= Your instructions =
Return every line from the one with "SOLUZIONI IDROALCOLICHE (56, 1965)" through the one with "Registrati ora (30, 2293)", inclusive, exactly as it appears below.

= Exercise data =
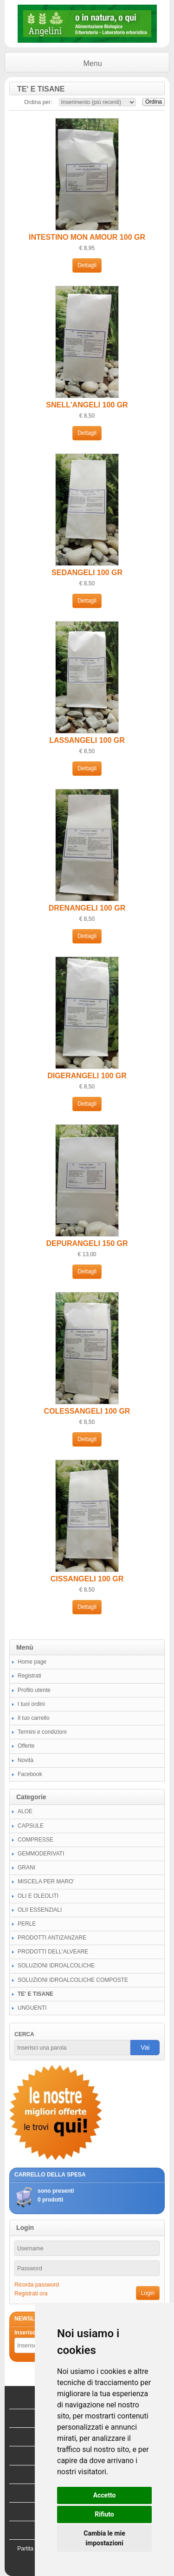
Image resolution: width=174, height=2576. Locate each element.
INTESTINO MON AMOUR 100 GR (87, 237)
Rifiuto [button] (104, 2514)
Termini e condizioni (42, 1732)
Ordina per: (38, 102)
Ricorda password (36, 2284)
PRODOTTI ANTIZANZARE (52, 1937)
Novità (25, 1760)
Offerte (26, 1746)
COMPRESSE (35, 1839)
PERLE (27, 1924)
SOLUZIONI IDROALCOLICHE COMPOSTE (73, 1980)
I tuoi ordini (31, 1704)
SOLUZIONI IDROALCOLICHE (56, 1965)
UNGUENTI (32, 2008)
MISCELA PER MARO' (46, 1881)
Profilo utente (34, 1690)
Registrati (29, 1675)
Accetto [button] (104, 2495)
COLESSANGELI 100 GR (87, 1411)
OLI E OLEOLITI (38, 1896)
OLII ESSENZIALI (40, 1910)
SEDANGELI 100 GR (87, 573)
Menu (93, 63)
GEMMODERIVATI (41, 1853)
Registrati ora (30, 2293)
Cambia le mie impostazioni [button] (104, 2538)
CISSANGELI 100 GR (87, 1579)
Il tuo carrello (34, 1718)
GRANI (26, 1867)
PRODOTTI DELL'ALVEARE (53, 1951)
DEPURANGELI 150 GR (87, 1243)
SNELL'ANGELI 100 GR (87, 405)
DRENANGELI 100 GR (87, 908)
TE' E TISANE (35, 1994)
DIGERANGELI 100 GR (87, 1076)
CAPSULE (31, 1825)
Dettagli (87, 265)
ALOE (25, 1811)
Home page (32, 1661)
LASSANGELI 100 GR (87, 740)
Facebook (30, 1774)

= Answer box =
SOLUZIONI IDROALCOLICHE (56, 1965)
UNGUENTI (32, 2008)
MISCELA PER MARO' (46, 1881)
Profilo utente (34, 1690)
Registrati (29, 1675)
Accetto [button] (104, 2495)
COLESSANGELI 100 GR (87, 1411)
OLI E OLEOLITI (38, 1896)
OLII ESSENZIALI (40, 1910)
SEDANGELI 100 GR (87, 573)
Menu (93, 63)
GEMMODERIVATI (41, 1853)
Registrati ora (30, 2293)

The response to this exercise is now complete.